You are a firmographic data extraction agent.
Analyze the provided JSON representation of a competitor's pricing page.
Extract the pricing tiers, the cost of each tier, and the core features included.
Output your response STRICTLY as a JSON object matching this schema:
{
"company_name": "string",
"pricing_tiers": [
{
"tier_name": "string",
"price_monthly": "number",
"core_features": ["string"]
}
]
}
Do not include markdown formatting or conversational text.




Map the output of the HTTP Request node (the scraped JSON) to the input of the AI agent node. The agent will parse the structured web data and output a clean, standardized object that matches your database schema.
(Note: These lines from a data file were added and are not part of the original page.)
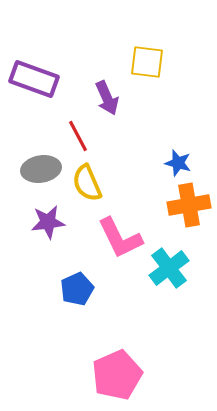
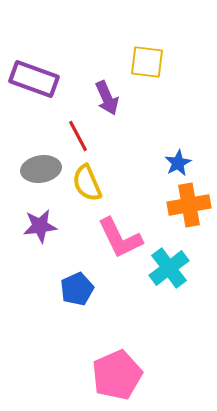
blue star: rotated 28 degrees clockwise
purple star: moved 8 px left, 4 px down
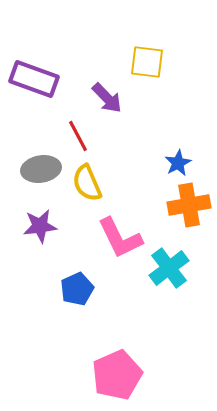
purple arrow: rotated 20 degrees counterclockwise
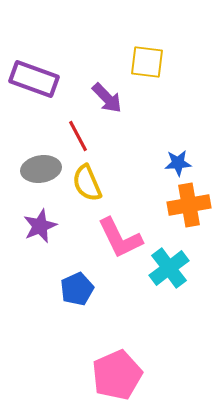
blue star: rotated 24 degrees clockwise
purple star: rotated 16 degrees counterclockwise
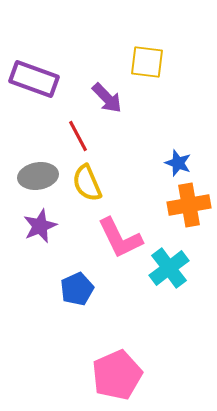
blue star: rotated 24 degrees clockwise
gray ellipse: moved 3 px left, 7 px down
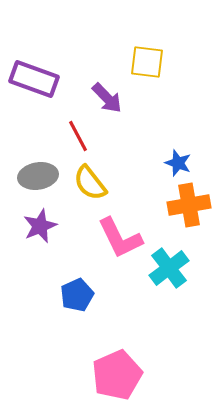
yellow semicircle: moved 3 px right; rotated 15 degrees counterclockwise
blue pentagon: moved 6 px down
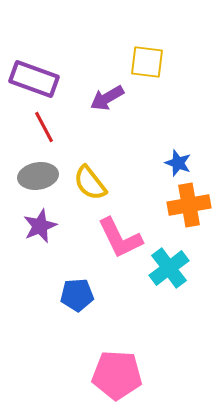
purple arrow: rotated 104 degrees clockwise
red line: moved 34 px left, 9 px up
blue pentagon: rotated 20 degrees clockwise
pink pentagon: rotated 27 degrees clockwise
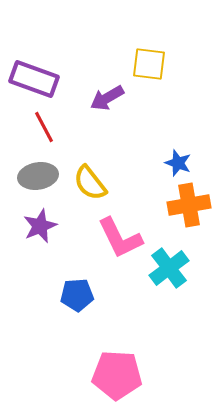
yellow square: moved 2 px right, 2 px down
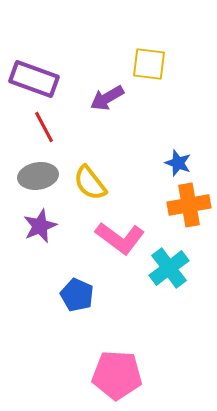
pink L-shape: rotated 27 degrees counterclockwise
blue pentagon: rotated 28 degrees clockwise
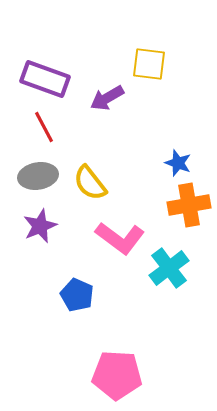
purple rectangle: moved 11 px right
### Step 5: Routing Data to Your Target System

The final step in n8n is writing the enriched data to its destination. Add a node for your target system (e.g., PostgreSQL, Salesforce, or HubSpot).
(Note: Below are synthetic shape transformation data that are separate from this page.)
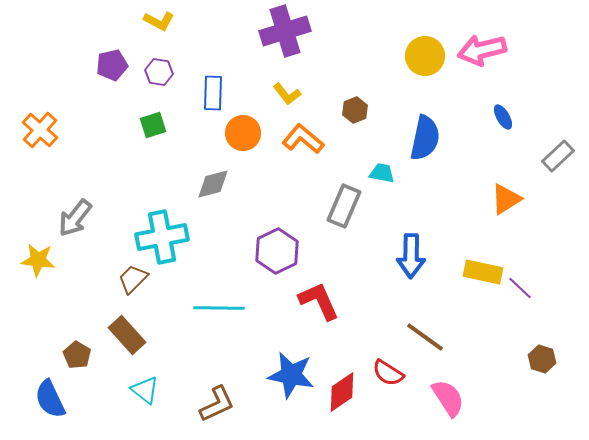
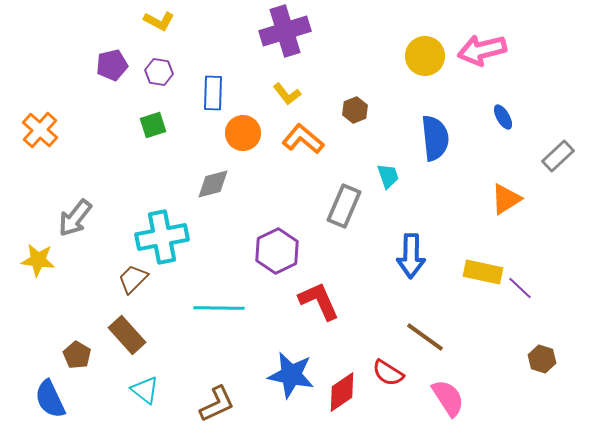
blue semicircle at (425, 138): moved 10 px right; rotated 18 degrees counterclockwise
cyan trapezoid at (382, 173): moved 6 px right, 3 px down; rotated 60 degrees clockwise
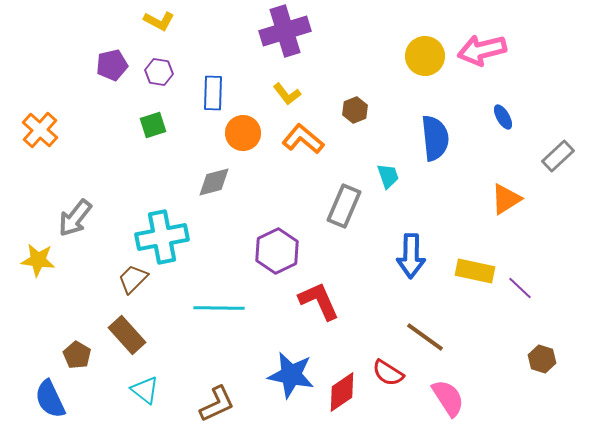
gray diamond at (213, 184): moved 1 px right, 2 px up
yellow rectangle at (483, 272): moved 8 px left, 1 px up
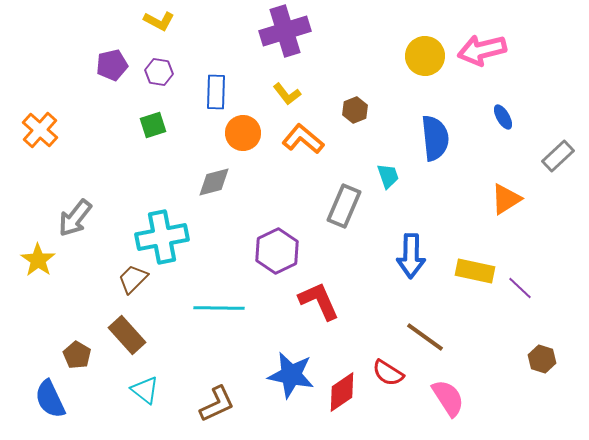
blue rectangle at (213, 93): moved 3 px right, 1 px up
yellow star at (38, 260): rotated 28 degrees clockwise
Map the strictly formatted JSON output from the AI agent directly into the corresponding fields of your database or CRM. If this workflow runs on a schedule, you can add an intermediate diff-checking node to compare the newly extracted pricing against the last known pricing in your database, only triggering an alert or update if the competitor has changed their tiers.

## Extending the Workflow

Once the basic pipeline is operational, you can expand its capabilities:

1. **Pagination**: For e-commerce category pages, use n8n's loop node to follow pagination links extracted in the initial request.
2. **Multi-Page Context**: Scrape the target's homepage, `/about`, and `/pricing` pages in parallel HTTP nodes. Merge the JSON outputs into a single text block before passing it to the AI agent to provide comprehensive context for lead enrichment.
3. **Webhook Responses**: If using AlterLab, you can configure the API to push results to an n8n Webhook trigger asynchronously. Refer to the [documentation](https://alterlab.io/docs) for configuring asynchronous webhook deliveries to prevent n8n execution timeouts on heavy pages.

## Summary

Automating competitor research and website enrichment requires standardizing unstructured web data. By orchestrating workflows in n8n, offloading the browser rendering and extraction to an API, and using AI agents to map the resulting JSON to your internal schemas, you create a resilient, scalable data pipeline. You avoid writing brittle CSS selectors, eliminate the overhead of managing headless browsers, and ensure your databases are continuously enriched with the latest publicly available information.